We are mutually exclusive, I’ve met most of their friends and they’re working on meeting mine, and they’re meeting my dad and stepmom this weekend, and they got a reservation for something for Saturday. Everything else is on fire in the background, but this is fun, this makes me feel good about life. I can be cautiously reckless, right??
If it feels right, and there are no red flags, *and* I’m not ignoring red flags, am I wrong to go at close to the pace I want to? This is the closest I think I can get to being unhinged yet still functional. I’m not supposed to be unhinged, right? Slow and steady, right?
Work is alright too, I am a necessary part of my team, though leaned on progressively more and more to the point where I am worried because I am still massively under-qualified. I played hooky just one day with my new partner this week because I needed a mental health day (oops) and everything fell apart while I was gone even though I sent *thorough* notes for my stand-in and coworkers. I’m still cleaning up the mess. I suppose that’s what I get, but it was nice to have a sneaky free day. I don’t usually do that. We slept in and made a big breakfast and did all the strange errands I didn’t get to over the weekend because we were going going going, there were too many things to do and they enjoyed all of it and thought it was all interesting and that’s funny to me because I’m just me and it’s all normal to me. I’m not complaining, though, it’s been exciting and fun. We are similar in a few fundamental ways, but different enough that there are new things for both of us to try. And, there are things we want to try that neither of us have done. I guess I am in awe of how open they are to new experiences.

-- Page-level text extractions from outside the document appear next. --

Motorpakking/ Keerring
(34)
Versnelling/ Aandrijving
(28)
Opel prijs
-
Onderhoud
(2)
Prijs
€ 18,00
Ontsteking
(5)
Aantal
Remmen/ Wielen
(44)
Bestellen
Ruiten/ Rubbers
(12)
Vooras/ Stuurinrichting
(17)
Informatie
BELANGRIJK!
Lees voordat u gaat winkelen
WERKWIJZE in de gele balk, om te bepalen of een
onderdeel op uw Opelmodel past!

I’m just blitzing my eardrums to be occupied with something else while I do my grad school work, but all the songs just make me think or feel right now lol. I need to get a grip. I was supposed to finish this assignment 2 hours ago and it’s only like 1000 words. At this point that is small potatoes. I hate that I have been reconditioned to do this shit. Even with turning things in late for my last class routinely, I still have a 4.0. I think school is broken and it activates a weird part of my brain that goes back into fight, flight, freeze as a habit and I end up caffeinating and never really resting and just ON all the time. Which is fun and other people think it is fun, but it is not sustainable for me. I need an actual week off.

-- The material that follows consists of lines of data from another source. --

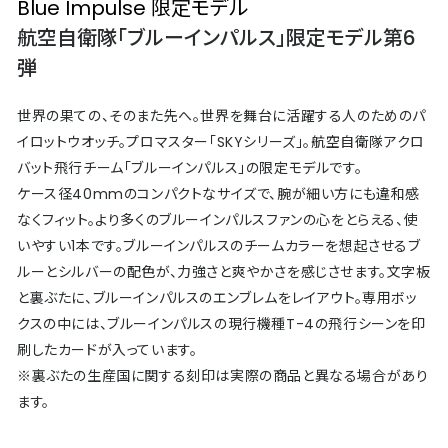
Blue Impulse 限定モデル
航空自衛隊「ブルーインパルス」限定モデル第6
弾
世界の果ての、そのまた先へ。世界を舞台に活躍する人のためのパ
イロットウオッチ。プロマスター「SKYシリーズ」。航空自衛隊アクロ
バット飛行チーム「ブルーインパルス」の限定モデルです。
ケース径40mmのコンパクトなサイズで、腕が細い方にも違和感
なくフィット。より多くのブルーインパルスファンの心をとらえる、使
いやすい1本です。ブルーインパルスのチームカラーを想起させるブ
ルーとシルバーの配色が、力強さと爽やかさを感じさせます。文字板
と裏ぶたに、ブルーインパルスのエンブレムをレイアウト。専用ボッ
クスの中には、ブルーインパルスの現行機種T-4の飛行シーンを印
刷したカードが入っています。
※裏ぶたの生産国に関する刻印は実際の商品と異なる場合があり
ます。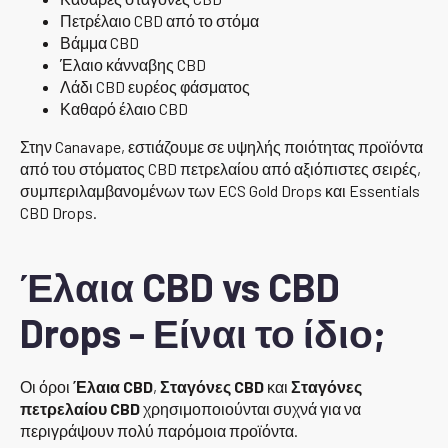
Πετρέλαιο CBD από το στόμα
Βάμμα CBD
Έλαιο κάνναβης CBD
Λάδι CBD ευρέος φάσματος
Καθαρό έλαιο CBD
Στην Canavape, εστιάζουμε σε υψηλής ποιότητας προϊόντα
από του στόματος CBD πετρελαίου από αξιόπιστες σειρές,
συμπεριλαμβανομένων των ECS Gold Drops και Essentials
CBD Drops.
Έλαια CBD vs CBD
Drops - Είναι το ίδιο;
Οι όροι
Έλαια CBD
,
Σταγόνες CBD
και
Σταγόνες
πετρελαίου CBD
χρησιμοποιούνται συχνά για να
περιγράψουν πολύ παρόμοια προϊόντα.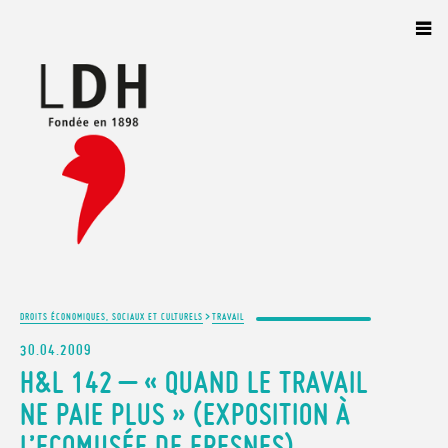
Panneau de gestion des cookies
>
DROITS ÉCONOMIQUES, SOCIAUX ET CULTURELS
TRAVAIL
30.04.2009
H&L 142 – « QUAND LE TRAVAIL
NE PAIE PLUS » (EXPOSITION À
L’ECOMUSÉE DE FRESNES)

Love is what builds and remains after the storm is what I’ve been told, so I guess I’m working on that. I know it’s better if there just isn’t a storm, but I’m tired of fighting my nature and general inclinations. This person is kind to me, and safe, and has kind, well-adjusted friends that love them, and they like me. Sooooo I’m going to keep being cautiously reckless and the worst that’ll happen is I had a lovely healing situationship? I guess?
Ahhhhhhhhhh
I hope you are well and have eaten food you like recently and are sleeping well. Thank you for stopping in, seeya later.